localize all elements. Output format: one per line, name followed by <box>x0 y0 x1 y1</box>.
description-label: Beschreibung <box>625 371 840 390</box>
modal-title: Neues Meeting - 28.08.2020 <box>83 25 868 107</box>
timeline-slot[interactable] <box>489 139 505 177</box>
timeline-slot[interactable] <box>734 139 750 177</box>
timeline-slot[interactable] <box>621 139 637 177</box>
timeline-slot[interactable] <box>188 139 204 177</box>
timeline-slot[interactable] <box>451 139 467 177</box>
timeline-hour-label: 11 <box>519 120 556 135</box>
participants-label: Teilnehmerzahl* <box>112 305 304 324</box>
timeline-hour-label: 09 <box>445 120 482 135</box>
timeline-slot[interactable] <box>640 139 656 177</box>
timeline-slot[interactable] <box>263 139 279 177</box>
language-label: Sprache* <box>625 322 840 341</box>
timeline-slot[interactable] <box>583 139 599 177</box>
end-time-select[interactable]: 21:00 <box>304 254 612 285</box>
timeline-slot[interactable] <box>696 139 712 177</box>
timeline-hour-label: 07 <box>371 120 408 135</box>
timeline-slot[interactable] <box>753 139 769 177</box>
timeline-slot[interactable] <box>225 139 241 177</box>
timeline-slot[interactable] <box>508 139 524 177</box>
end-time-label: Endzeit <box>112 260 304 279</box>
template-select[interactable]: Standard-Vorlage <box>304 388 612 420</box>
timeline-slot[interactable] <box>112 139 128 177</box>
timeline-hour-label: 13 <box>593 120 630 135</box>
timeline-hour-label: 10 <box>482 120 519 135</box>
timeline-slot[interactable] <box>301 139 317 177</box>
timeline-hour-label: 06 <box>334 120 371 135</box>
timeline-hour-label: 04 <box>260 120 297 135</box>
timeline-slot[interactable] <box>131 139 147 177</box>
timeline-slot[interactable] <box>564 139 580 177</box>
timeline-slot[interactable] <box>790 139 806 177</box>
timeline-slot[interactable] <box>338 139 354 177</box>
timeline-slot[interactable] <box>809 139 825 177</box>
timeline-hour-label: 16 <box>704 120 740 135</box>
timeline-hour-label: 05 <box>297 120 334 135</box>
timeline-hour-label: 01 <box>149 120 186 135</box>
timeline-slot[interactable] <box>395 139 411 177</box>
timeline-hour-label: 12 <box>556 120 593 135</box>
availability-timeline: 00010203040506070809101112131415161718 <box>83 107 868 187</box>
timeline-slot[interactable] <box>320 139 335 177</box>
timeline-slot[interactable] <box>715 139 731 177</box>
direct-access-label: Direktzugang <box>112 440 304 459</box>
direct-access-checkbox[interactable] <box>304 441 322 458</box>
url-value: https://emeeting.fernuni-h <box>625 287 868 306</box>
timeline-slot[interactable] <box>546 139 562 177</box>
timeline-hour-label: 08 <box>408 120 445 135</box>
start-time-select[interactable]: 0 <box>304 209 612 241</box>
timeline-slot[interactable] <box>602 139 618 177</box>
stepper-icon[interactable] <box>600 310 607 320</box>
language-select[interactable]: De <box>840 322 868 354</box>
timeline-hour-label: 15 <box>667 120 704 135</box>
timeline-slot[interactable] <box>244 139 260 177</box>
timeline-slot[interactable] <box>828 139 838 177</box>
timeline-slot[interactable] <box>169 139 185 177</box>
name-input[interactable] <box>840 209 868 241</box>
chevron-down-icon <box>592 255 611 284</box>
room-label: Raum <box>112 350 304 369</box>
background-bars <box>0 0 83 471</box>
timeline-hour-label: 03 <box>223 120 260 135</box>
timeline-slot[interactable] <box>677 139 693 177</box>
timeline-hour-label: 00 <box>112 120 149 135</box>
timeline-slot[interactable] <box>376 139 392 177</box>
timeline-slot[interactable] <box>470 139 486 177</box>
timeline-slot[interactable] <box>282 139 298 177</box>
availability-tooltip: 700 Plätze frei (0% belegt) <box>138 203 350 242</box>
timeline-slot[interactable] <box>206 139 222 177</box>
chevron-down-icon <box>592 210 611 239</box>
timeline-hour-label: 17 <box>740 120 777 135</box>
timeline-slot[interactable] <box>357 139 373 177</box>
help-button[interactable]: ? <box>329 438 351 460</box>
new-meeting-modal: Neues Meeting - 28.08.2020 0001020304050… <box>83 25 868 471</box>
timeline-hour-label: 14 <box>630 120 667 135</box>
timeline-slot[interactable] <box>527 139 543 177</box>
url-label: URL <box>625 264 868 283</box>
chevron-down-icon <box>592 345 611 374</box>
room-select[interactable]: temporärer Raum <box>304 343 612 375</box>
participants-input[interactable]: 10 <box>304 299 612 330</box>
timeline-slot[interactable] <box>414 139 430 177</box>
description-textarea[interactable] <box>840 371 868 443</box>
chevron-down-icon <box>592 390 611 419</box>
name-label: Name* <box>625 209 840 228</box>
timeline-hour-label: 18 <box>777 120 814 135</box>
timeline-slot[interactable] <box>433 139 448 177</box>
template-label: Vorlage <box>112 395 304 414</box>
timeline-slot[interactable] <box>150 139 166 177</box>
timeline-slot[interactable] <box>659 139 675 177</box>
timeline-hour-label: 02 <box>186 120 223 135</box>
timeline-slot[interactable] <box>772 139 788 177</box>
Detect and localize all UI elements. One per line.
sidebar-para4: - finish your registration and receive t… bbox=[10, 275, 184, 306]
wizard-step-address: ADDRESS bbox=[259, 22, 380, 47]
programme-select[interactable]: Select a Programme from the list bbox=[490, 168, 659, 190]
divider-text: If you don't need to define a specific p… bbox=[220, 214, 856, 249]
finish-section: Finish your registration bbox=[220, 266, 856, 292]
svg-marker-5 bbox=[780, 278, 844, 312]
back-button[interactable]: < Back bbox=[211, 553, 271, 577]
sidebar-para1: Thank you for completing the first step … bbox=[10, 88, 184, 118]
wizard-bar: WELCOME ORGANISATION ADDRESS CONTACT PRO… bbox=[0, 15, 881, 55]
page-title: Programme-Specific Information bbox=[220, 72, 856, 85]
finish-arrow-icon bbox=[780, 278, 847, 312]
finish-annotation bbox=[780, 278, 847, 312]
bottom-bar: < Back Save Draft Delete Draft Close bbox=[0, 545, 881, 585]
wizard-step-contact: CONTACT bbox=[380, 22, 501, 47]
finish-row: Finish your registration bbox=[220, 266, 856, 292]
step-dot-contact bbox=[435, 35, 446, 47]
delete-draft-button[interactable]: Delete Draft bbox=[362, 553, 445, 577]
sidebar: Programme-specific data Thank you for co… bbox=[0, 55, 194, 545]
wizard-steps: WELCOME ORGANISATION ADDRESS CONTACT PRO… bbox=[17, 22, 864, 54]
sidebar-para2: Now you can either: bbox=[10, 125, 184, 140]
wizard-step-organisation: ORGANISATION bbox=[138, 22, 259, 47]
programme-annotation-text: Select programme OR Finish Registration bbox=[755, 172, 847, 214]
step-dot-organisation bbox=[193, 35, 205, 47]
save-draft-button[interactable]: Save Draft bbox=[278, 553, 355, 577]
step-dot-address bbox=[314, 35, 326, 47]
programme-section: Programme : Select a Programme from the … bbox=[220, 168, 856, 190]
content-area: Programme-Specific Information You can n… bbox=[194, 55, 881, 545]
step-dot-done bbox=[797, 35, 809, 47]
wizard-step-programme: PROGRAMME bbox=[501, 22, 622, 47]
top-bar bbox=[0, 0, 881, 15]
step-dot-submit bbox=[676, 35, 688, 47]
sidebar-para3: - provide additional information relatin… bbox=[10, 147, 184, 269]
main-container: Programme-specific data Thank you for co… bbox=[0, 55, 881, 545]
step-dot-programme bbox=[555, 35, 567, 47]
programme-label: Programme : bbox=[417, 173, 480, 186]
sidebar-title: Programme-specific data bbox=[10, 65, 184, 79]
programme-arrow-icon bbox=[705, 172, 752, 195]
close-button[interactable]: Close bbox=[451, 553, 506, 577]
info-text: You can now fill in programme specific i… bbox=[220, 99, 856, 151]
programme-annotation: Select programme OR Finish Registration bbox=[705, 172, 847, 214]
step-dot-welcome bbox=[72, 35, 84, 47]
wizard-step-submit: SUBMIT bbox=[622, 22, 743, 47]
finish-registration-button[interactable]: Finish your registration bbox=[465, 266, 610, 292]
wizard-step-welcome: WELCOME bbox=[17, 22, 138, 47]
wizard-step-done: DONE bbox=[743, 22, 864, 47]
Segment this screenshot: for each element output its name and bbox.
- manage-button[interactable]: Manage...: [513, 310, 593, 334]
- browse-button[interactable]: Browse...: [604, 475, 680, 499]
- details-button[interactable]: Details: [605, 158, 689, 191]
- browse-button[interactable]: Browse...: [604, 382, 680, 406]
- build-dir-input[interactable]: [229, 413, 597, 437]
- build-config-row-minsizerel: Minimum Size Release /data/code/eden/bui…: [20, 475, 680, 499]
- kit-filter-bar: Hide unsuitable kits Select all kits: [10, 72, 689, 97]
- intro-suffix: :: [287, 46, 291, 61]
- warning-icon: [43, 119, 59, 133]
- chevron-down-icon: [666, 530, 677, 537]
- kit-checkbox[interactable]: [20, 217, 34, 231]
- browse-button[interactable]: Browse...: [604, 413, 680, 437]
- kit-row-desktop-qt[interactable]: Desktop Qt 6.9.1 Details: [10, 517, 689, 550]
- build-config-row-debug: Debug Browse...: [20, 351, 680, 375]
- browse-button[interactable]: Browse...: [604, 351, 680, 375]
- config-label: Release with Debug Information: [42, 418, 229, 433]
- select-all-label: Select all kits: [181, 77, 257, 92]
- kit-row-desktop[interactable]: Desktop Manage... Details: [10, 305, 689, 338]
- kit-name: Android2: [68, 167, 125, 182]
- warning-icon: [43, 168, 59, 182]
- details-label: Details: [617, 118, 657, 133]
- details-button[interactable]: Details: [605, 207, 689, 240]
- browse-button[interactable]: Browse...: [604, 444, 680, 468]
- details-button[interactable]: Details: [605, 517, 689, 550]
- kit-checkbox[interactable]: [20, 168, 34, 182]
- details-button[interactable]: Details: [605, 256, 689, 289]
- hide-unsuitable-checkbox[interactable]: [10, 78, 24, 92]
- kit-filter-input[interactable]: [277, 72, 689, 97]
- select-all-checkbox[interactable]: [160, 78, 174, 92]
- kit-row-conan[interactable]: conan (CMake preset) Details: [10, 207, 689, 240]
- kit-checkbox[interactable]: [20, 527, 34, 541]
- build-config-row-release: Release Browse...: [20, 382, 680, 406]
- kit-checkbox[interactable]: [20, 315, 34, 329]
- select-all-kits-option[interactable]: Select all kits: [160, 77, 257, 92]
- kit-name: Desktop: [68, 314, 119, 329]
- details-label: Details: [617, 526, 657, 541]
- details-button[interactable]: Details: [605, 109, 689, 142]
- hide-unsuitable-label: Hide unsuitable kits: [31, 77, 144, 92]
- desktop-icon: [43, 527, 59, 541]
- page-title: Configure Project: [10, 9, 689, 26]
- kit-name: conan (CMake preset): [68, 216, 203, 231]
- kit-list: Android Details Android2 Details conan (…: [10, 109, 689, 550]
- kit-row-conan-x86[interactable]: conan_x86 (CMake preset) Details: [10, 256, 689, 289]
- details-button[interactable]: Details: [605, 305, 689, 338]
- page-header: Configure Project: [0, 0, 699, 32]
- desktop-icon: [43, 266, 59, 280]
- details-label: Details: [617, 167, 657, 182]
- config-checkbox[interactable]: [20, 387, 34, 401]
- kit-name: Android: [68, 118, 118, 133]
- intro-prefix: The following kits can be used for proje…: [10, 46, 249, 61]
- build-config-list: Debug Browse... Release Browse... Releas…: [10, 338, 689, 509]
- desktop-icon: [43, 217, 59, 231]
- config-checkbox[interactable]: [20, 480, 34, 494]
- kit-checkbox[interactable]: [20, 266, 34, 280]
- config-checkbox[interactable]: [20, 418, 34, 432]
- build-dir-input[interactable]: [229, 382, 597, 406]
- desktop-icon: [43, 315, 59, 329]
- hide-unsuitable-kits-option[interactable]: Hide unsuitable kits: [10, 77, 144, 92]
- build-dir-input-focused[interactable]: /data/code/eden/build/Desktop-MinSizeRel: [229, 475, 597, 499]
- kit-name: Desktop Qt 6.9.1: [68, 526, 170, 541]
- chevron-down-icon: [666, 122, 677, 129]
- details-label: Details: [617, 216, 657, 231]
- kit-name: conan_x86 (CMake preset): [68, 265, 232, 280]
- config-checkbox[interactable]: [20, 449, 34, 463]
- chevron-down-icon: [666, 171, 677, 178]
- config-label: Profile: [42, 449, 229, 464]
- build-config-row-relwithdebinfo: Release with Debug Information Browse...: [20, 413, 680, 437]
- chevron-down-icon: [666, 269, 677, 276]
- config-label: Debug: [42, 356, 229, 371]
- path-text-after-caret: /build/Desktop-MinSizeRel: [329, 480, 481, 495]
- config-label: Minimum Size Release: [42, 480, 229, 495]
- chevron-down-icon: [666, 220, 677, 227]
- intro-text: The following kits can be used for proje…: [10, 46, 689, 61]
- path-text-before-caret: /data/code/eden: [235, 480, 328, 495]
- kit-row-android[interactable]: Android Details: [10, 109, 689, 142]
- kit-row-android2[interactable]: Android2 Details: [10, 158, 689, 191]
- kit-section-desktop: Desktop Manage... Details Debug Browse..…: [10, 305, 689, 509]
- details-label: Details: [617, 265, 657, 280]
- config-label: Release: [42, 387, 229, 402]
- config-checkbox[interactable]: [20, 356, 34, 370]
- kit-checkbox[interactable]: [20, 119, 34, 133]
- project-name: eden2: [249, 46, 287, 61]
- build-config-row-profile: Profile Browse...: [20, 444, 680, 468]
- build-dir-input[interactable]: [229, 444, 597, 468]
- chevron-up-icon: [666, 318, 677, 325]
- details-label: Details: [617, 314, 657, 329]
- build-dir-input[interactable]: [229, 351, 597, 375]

+++

### AIM OF THE TASK
Provide every line from the material that contains the word "code".

### RESPONSE TO THE EXERCISE
- build-config-row-minsizerel: Minimum Size Release /data/code/eden/bui…: [20, 475, 680, 499]
- build-dir-input-focused[interactable]: /data/code/eden/build/Desktop-MinSizeRel: [229, 475, 597, 499]
- path-text-before-caret: /data/code/eden: [235, 480, 328, 495]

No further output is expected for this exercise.